In cholangiocarcinoma, USP21 enhances the protein stability of HSP90 and ENO1 by removing their K48-linked ubiquitin chains. HSP90, in turn, stabilizes HIF1A, activating the expression of glycolytic enzyme genes (such as ENO2, ENO3, ALDOC, and ACSS2). ENO1 itself also promotes glycolytic flux. Together, they enhance aerobic glycolysis (the Warburg effect), providing energy and biosynthetic precursors for tumor cells, thereby driving tumor growth and enhancing chemoresistance [52] (Table 2). This study also confirmed that high USP21 expression positively correlates with co-expression of HSP90 and HIF1A. Patients with high concurrent expression of all three proteins had significantly shorter overall survival and disease-free survival, indicating that the USP21–HSP90–HIF1A/ENO1 axis is not only involved in metabolic reprogramming but also holds potential prognostic value, offering new molecular markers and intervention targets for the metabolic targeted therapy of cholangiocarcinoma.

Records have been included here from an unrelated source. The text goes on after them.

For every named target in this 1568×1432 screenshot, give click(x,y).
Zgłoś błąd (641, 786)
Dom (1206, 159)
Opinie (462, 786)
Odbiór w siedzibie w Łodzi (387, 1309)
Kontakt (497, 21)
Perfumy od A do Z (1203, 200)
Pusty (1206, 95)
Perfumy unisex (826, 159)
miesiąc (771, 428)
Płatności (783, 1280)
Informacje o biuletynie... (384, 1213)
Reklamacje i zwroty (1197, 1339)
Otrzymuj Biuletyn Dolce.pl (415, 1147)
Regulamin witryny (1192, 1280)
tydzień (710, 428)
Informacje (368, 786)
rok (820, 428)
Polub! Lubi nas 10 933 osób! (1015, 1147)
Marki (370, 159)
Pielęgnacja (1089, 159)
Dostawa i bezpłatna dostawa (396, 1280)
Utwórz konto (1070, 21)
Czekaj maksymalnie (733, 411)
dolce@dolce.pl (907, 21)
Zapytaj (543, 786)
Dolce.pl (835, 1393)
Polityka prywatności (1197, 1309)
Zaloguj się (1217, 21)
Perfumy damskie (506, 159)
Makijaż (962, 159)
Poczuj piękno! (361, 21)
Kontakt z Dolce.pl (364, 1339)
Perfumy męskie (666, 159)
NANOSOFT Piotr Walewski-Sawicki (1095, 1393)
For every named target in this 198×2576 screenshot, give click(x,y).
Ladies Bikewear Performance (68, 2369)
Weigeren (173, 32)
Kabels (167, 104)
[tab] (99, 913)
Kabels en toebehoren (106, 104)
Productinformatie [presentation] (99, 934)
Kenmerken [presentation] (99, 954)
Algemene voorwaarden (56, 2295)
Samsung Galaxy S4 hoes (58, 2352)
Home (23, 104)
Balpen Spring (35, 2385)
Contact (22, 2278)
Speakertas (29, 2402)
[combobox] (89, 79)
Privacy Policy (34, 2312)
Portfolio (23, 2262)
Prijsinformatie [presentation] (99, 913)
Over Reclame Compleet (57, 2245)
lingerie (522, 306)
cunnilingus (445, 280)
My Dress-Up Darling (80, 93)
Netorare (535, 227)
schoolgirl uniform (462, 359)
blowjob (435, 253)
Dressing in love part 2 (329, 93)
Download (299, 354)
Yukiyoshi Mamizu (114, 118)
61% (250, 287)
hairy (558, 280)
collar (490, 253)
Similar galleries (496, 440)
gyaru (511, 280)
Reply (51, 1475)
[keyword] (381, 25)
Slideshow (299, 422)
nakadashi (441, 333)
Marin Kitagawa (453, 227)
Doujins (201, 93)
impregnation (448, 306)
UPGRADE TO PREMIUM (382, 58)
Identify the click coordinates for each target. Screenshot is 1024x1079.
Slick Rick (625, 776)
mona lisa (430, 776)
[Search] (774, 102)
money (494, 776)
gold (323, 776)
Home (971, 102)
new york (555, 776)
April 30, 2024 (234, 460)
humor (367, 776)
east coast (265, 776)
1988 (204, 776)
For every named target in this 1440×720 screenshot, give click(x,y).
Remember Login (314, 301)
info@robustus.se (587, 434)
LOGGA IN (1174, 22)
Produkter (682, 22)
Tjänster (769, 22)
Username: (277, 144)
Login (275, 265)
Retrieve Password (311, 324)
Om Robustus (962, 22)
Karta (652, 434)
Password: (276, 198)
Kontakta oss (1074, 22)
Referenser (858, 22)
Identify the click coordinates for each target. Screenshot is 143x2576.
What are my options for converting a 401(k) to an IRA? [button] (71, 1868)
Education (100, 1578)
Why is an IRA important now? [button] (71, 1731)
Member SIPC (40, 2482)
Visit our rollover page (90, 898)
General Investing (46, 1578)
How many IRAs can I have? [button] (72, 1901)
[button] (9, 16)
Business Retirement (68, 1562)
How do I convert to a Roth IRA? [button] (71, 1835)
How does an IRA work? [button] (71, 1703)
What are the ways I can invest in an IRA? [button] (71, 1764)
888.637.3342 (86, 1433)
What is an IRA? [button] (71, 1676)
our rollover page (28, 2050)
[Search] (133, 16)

Therapeutic strategies that target USPs—ranging from small-molecule inhibitors and PROTAC-mediated degraders to combination regimens with chemotherapy or immunotherapy—hold promise for overcoming drug resistance and improving clinical outcomes. Nevertheless, major challenges persist in mapping tissue-specific USP networks, deciphering their dynamic interactions with the tumor microenvironment, and developing sufficiently selective and bioavailable inhibitors.